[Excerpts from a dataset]
--*--

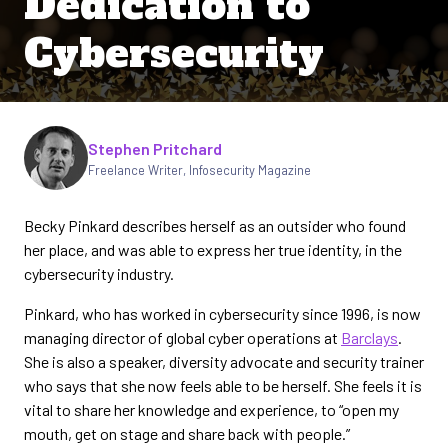
Dedication to
Cybersecurity
Written by
Stephen Pritchard
Freelance Writer
,
Infosecurity Magazine
Becky Pinkard describes herself as an outsider who found
her place, and was able to express her true identity, in the
cybersecurity industry.
Pinkard, who has worked in cybersecurity since 1996, is now
managing director of global cyber operations at
Barclays
.
She is also a speaker, diversity advocate and security trainer
who says that she now feels able to be herself. She feels it is
vital to share her knowledge and experience, to “open my
mouth, get on stage and share back with people.”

--*--

--- Instructions to follow ---
Give back the records exactly, minus any pictures.

--- Result for this task ---
Dedication to
Cybersecurity
Written by
Stephen Pritchard
Freelance Writer
,
Infosecurity Magazine
Becky Pinkard describes herself as an outsider who found
her place, and was able to express her true identity, in the
cybersecurity industry.
Pinkard, who has worked in cybersecurity since 1996, is now
managing director of global cyber operations at
Barclays
.
She is also a speaker, diversity advocate and security trainer
who says that she now feels able to be herself. She feels it is
vital to share her knowledge and experience, to “open my
mouth, get on stage and share back with people.”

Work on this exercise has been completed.